> EXERCISE GOAL
Reproduce the records below exactly as given.

> RECORDS FOR THIS EXERCISE
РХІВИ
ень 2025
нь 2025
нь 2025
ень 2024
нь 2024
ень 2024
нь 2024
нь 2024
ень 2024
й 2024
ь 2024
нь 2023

> RESULT OF THIS TASK
РХІВИ
ень 2025
нь 2025
нь 2025
ень 2024
нь 2024
ень 2024
нь 2024
нь 2024
ень 2024
й 2024
ь 2024
нь 2023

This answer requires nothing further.